What is being asked | All of the data is to be printed exactly, though the images must be left off.

Excerpts from a dataset
☆ ☆ ☆ ☆ ☆ ☆ ☆

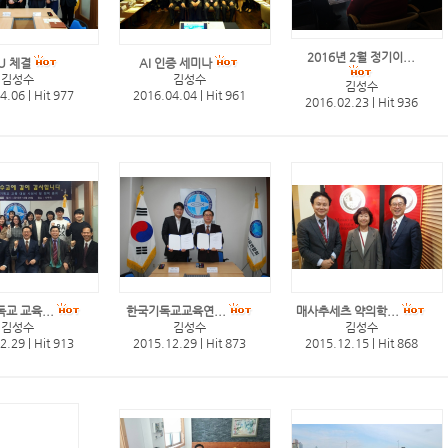
2016년 2월 정기이...
U 체결
AI 인증 세미나
김성수
김성수
김성수
04.06
|
Hit 977
2016.04.04
|
Hit 961
2016.02.23
|
Hit 936
독교 교육...
한국기독교교육연...
매사추세츠 약의학...
김성수
김성수
김성수
12.29
|
Hit 913
2015.12.29
|
Hit 873
2015.12.15
|
Hit 868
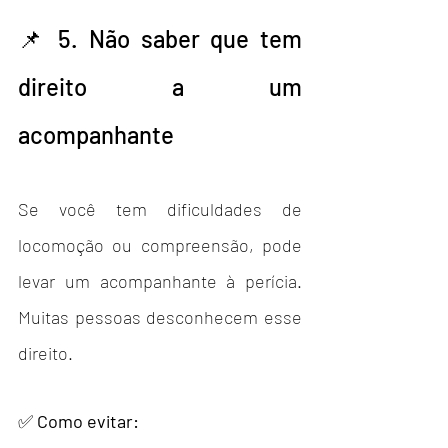
📌 5. Não saber que tem 
direito a um 
acompanhante
Se você tem dificuldades de 
locomoção ou compreensão, pode 
levar um acompanhante à perícia. 
Muitas pessoas desconhecem esse 
direito.
✅ 
Como evitar:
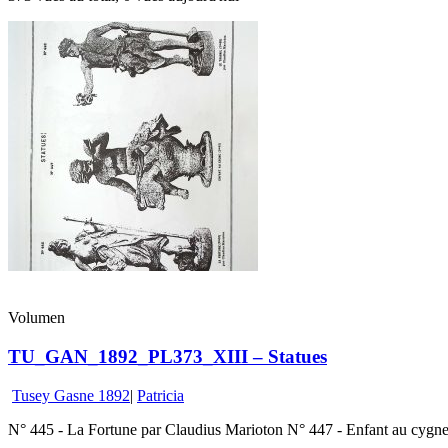
Volumen
TU_GAN_1892_PL373_XIII – Statues
Tusey Gasne 1892
|
Patricia
N° 445 - La Fortune par Claudius Marioton N° 447 - Enfant au cygn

☆ ☆ ☆ ☆ ☆ ☆ ☆

Exercise output |
2016년 2월 정기이...
U 체결
AI 인증 세미나
김성수
김성수
김성수
04.06
|
Hit 977
2016.04.04
|
Hit 961
2016.02.23
|
Hit 936
독교 교육...
한국기독교교육연...
매사추세츠 약의학...
김성수
김성수
김성수
12.29
|
Hit 913
2015.12.29
|
Hit 873
2015.12.15
|
Hit 868
📌 5. Não saber que tem 
direito a um 
acompanhante
Se você tem dificuldades de 
locomoção ou compreensão, pode 
levar um acompanhante à perícia. 
Muitas pessoas desconhecem esse 
direito.
✅ 
Como evitar:
Volumen
TU_GAN_1892_PL373_XIII – Statues
Tusey Gasne 1892
|
Patricia
N° 445 - La Fortune par Claudius Marioton N° 447 - Enfant au cygn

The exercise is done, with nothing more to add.